§ **REQUIREMENT**
Go line by line through the data and copy those with the word "mois".

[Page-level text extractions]
******

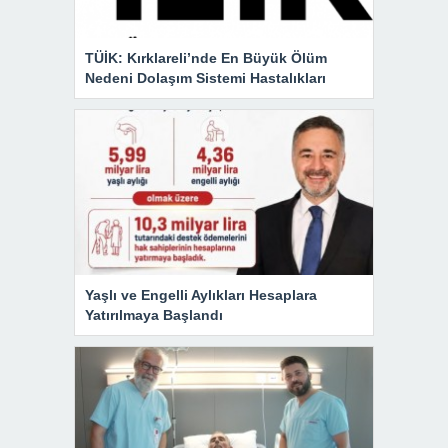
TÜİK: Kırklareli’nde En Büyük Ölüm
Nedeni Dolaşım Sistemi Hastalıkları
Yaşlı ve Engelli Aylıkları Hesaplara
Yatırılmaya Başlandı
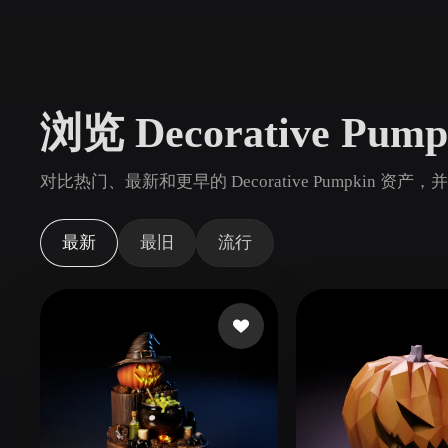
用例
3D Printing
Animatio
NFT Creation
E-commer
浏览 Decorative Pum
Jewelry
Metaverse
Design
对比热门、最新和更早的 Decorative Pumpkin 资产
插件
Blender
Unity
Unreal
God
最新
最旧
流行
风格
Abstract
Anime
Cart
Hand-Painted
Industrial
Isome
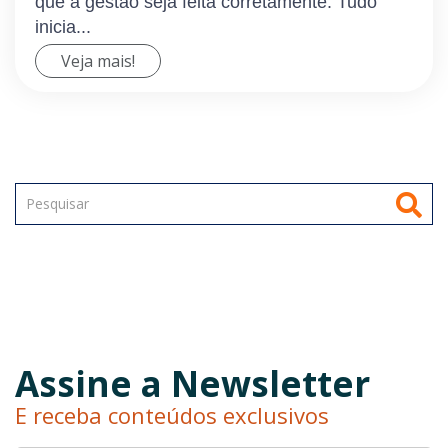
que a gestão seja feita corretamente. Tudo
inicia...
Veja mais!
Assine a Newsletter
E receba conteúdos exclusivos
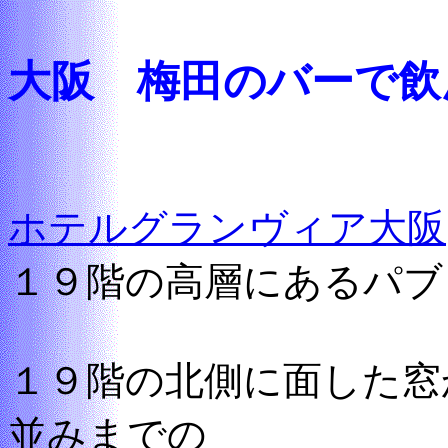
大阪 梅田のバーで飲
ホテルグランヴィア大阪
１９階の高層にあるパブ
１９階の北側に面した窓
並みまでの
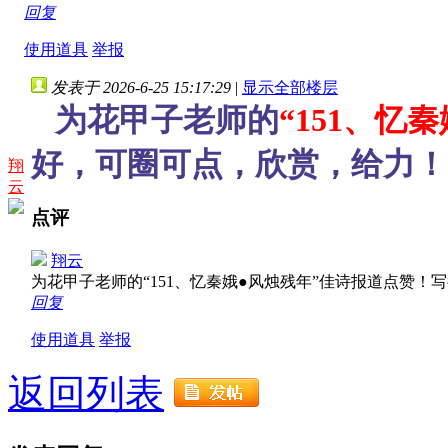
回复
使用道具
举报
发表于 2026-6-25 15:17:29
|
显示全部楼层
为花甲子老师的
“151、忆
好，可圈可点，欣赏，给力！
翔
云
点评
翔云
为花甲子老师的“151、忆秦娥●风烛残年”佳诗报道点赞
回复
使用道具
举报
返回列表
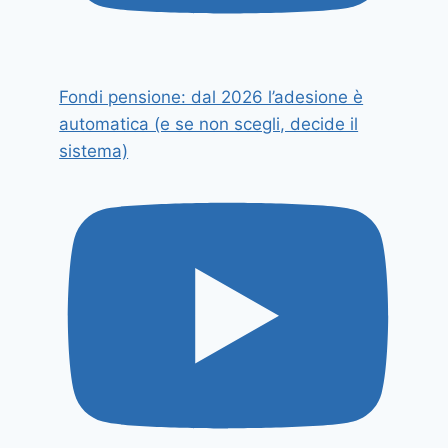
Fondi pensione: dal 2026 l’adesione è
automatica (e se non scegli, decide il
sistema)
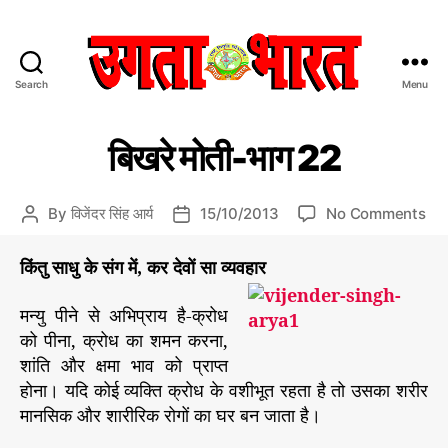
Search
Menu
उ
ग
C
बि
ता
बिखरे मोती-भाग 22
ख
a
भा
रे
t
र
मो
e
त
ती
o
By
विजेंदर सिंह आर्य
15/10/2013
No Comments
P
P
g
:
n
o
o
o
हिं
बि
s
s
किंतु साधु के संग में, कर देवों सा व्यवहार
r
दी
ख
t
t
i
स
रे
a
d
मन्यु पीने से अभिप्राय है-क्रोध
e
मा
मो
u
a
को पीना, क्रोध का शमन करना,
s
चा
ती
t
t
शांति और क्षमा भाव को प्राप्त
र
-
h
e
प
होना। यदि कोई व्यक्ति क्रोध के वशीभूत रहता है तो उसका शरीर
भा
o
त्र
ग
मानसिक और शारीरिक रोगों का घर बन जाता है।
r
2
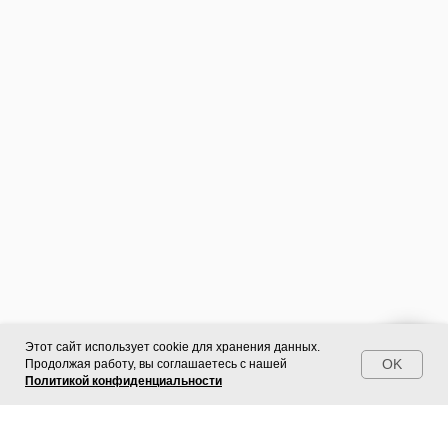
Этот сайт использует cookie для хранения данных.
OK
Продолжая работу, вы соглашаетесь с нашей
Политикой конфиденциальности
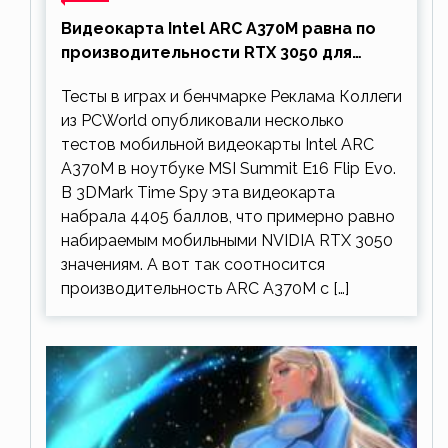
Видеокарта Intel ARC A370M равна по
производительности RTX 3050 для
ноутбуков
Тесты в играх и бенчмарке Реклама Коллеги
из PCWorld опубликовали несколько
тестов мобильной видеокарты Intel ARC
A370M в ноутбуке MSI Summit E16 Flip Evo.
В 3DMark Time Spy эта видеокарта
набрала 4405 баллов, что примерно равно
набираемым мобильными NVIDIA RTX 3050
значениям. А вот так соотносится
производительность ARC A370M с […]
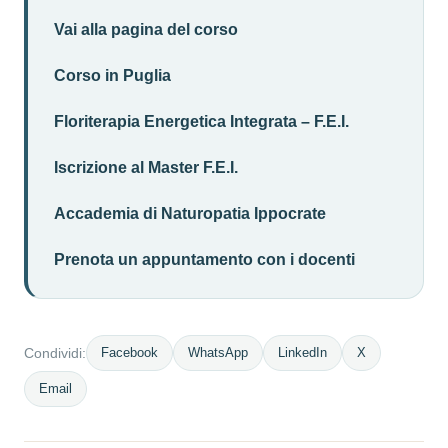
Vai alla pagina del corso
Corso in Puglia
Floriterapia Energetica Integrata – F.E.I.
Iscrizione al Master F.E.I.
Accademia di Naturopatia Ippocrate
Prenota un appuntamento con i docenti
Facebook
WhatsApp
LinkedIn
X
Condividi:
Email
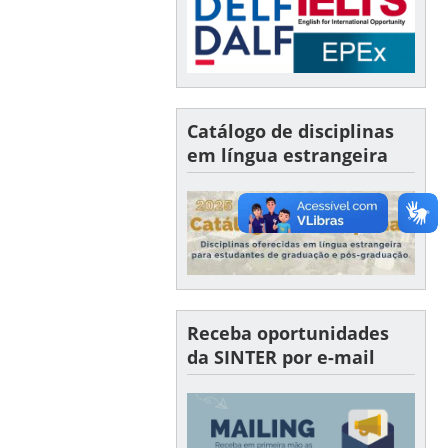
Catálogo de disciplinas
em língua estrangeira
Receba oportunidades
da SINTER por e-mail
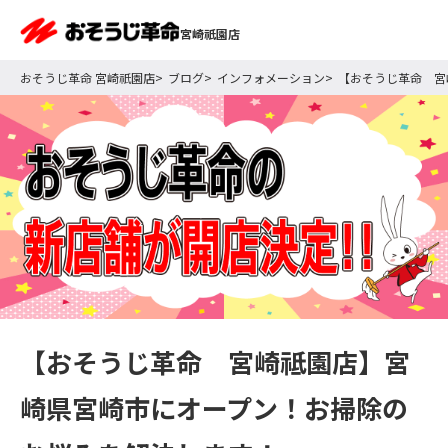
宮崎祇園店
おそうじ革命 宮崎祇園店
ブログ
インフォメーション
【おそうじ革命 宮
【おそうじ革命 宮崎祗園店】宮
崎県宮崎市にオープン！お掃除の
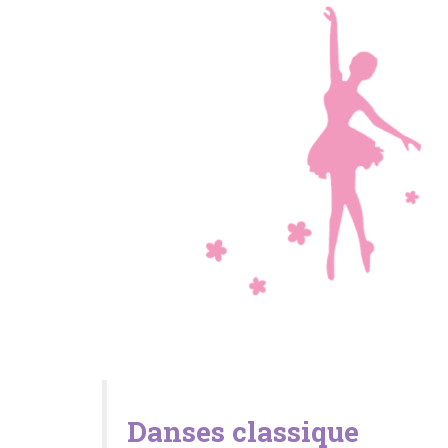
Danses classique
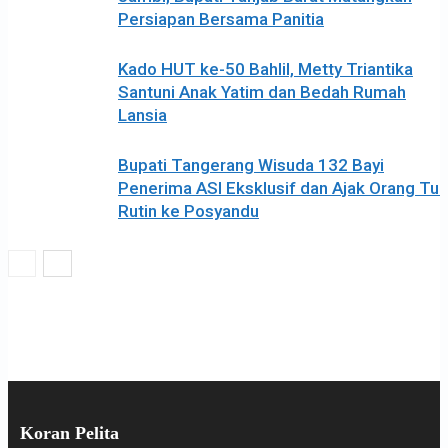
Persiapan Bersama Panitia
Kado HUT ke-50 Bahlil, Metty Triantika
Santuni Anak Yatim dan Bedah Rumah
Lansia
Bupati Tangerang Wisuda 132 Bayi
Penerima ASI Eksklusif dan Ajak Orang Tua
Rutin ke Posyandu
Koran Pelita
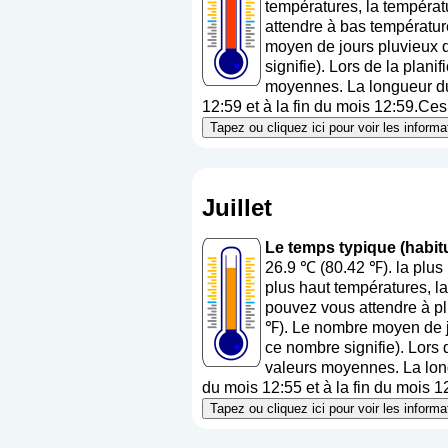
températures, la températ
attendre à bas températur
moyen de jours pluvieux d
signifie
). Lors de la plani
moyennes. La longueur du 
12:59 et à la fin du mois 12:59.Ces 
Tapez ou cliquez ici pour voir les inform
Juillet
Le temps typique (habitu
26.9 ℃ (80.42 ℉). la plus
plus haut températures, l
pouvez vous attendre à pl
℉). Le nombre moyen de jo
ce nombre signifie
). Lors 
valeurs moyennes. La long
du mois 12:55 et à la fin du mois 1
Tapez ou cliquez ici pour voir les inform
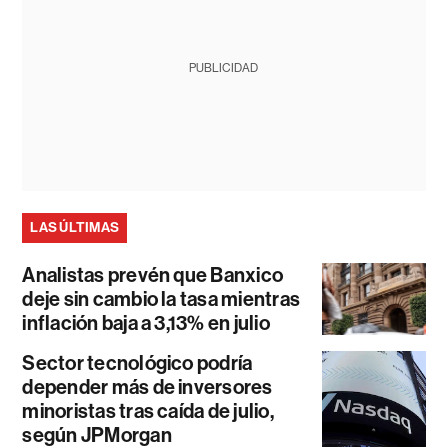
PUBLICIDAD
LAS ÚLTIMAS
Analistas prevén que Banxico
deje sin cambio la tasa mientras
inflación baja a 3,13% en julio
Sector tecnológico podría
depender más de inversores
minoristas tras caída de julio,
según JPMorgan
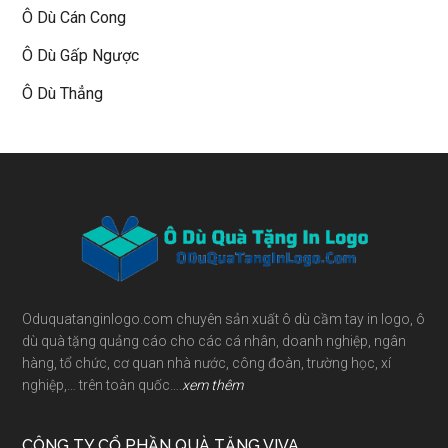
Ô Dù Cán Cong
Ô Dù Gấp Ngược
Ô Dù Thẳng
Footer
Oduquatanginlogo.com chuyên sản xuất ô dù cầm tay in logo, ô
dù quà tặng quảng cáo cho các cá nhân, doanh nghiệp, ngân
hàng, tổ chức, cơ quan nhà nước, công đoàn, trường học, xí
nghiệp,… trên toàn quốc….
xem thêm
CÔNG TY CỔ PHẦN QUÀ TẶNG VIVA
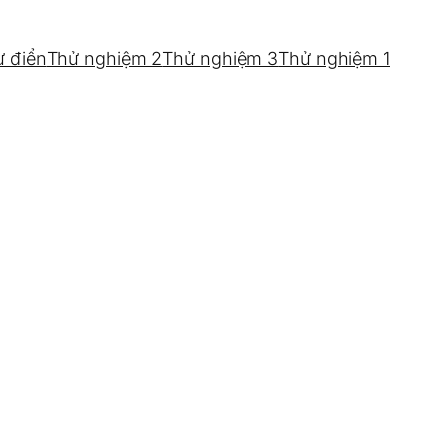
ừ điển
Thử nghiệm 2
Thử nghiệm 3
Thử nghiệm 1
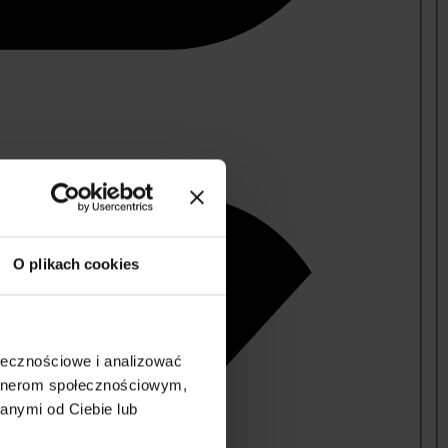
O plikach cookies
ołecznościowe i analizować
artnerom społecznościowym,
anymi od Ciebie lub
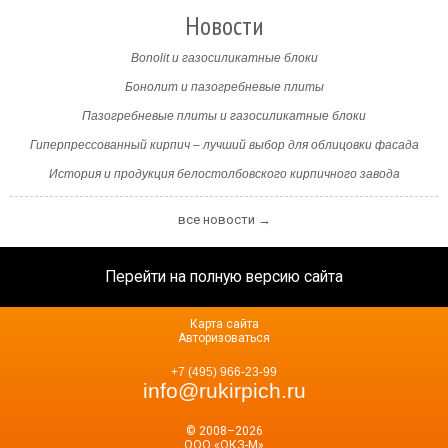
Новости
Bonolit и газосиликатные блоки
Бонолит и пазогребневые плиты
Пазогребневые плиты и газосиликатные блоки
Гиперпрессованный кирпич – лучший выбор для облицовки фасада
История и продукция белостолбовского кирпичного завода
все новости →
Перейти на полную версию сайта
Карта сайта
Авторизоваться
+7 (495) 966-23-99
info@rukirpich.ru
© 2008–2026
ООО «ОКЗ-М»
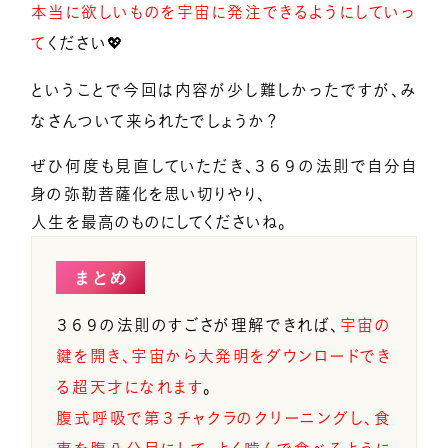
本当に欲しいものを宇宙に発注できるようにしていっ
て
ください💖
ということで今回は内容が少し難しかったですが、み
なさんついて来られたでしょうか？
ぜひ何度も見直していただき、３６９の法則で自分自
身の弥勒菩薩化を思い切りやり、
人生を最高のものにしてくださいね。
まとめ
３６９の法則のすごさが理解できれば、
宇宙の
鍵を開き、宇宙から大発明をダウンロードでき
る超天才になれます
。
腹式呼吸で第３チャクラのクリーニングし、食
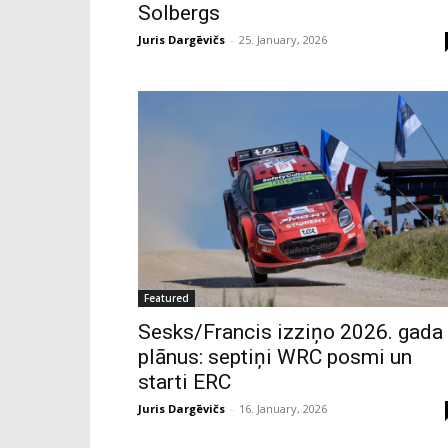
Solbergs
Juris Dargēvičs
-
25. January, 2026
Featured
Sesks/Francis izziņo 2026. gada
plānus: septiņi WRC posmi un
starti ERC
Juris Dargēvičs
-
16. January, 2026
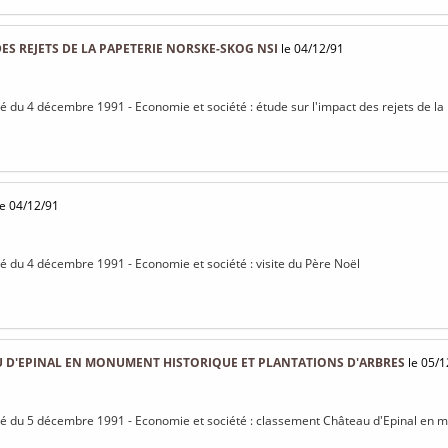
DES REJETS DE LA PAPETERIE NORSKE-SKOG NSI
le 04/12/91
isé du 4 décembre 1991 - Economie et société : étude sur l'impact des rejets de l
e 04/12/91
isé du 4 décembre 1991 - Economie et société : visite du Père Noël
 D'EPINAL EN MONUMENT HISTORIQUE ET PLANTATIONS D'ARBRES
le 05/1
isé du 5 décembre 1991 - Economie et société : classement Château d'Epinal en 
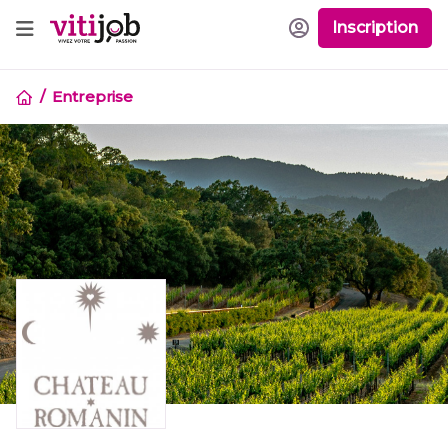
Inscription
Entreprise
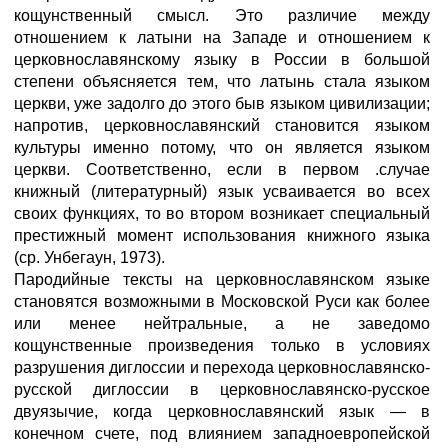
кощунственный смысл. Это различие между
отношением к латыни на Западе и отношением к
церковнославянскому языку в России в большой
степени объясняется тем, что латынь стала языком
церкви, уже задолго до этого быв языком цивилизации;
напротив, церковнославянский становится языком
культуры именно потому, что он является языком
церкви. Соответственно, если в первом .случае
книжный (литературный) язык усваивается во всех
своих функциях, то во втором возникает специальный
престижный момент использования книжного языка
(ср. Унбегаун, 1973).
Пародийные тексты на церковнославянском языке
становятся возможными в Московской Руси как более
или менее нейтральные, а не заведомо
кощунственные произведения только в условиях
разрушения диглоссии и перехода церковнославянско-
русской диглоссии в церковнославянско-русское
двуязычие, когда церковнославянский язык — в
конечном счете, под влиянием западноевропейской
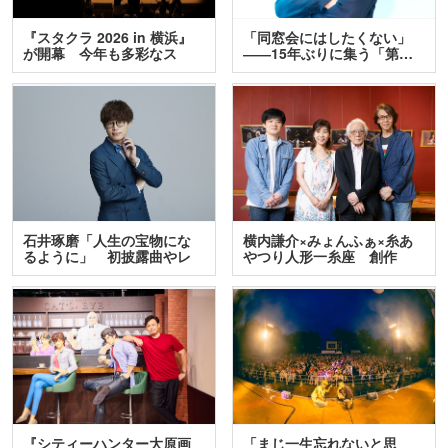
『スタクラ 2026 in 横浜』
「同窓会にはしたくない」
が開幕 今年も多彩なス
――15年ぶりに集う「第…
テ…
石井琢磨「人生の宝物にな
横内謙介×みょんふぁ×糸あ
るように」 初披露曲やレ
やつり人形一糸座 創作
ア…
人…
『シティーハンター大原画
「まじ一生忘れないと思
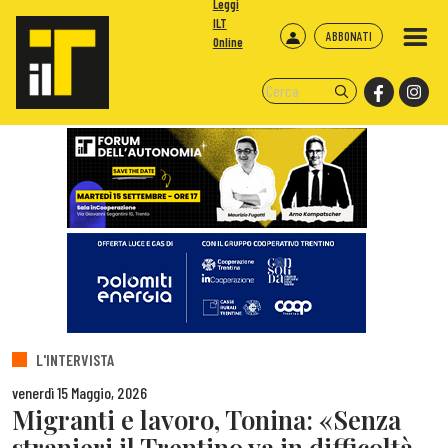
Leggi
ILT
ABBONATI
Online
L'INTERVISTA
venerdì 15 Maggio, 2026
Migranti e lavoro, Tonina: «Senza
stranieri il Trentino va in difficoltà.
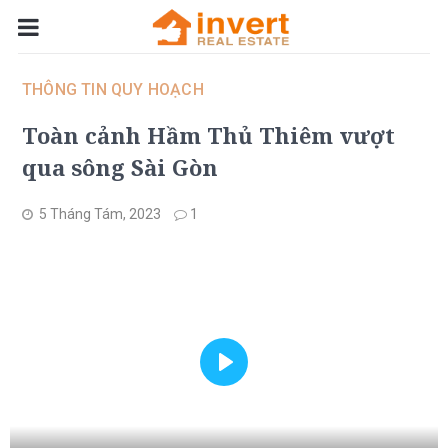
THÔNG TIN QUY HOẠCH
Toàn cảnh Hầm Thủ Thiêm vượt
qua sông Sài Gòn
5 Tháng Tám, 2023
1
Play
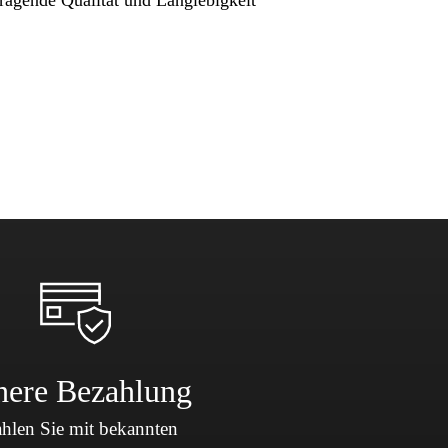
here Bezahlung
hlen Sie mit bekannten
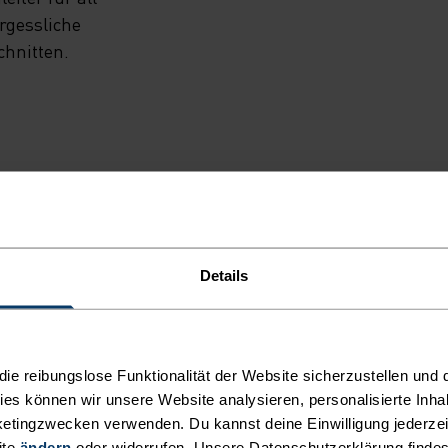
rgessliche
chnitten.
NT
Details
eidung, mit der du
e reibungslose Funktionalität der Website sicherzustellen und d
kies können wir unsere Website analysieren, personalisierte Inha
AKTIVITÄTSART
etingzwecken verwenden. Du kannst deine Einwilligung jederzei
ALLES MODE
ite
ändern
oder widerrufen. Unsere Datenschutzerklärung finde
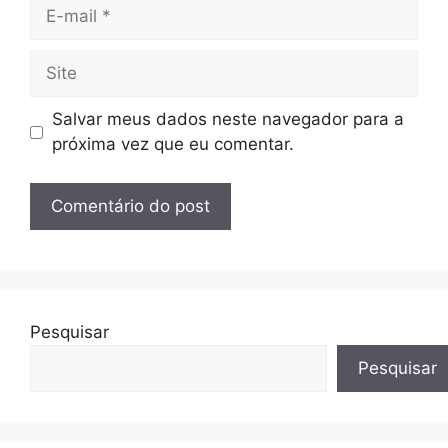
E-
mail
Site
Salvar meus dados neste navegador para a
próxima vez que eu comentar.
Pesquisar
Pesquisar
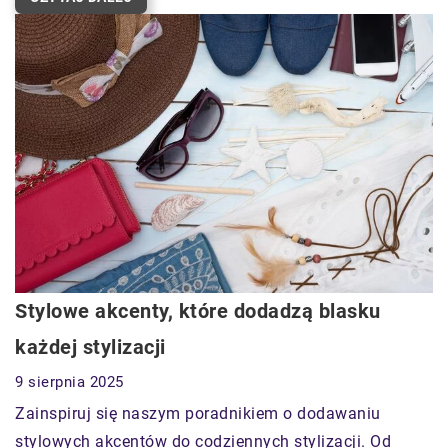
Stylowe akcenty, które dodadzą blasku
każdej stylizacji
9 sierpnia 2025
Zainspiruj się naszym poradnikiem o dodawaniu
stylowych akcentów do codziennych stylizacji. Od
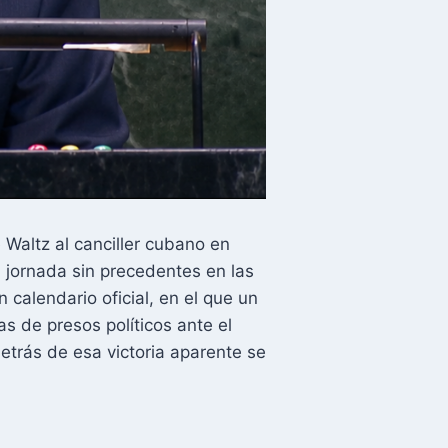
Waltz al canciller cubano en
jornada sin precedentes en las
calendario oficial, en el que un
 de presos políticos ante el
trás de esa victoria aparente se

******

§ **SOLVED PROBLEM**
12:59 et à la fin du mois 12:59.Ces 
du mois 12:55 et à la fin du mois 1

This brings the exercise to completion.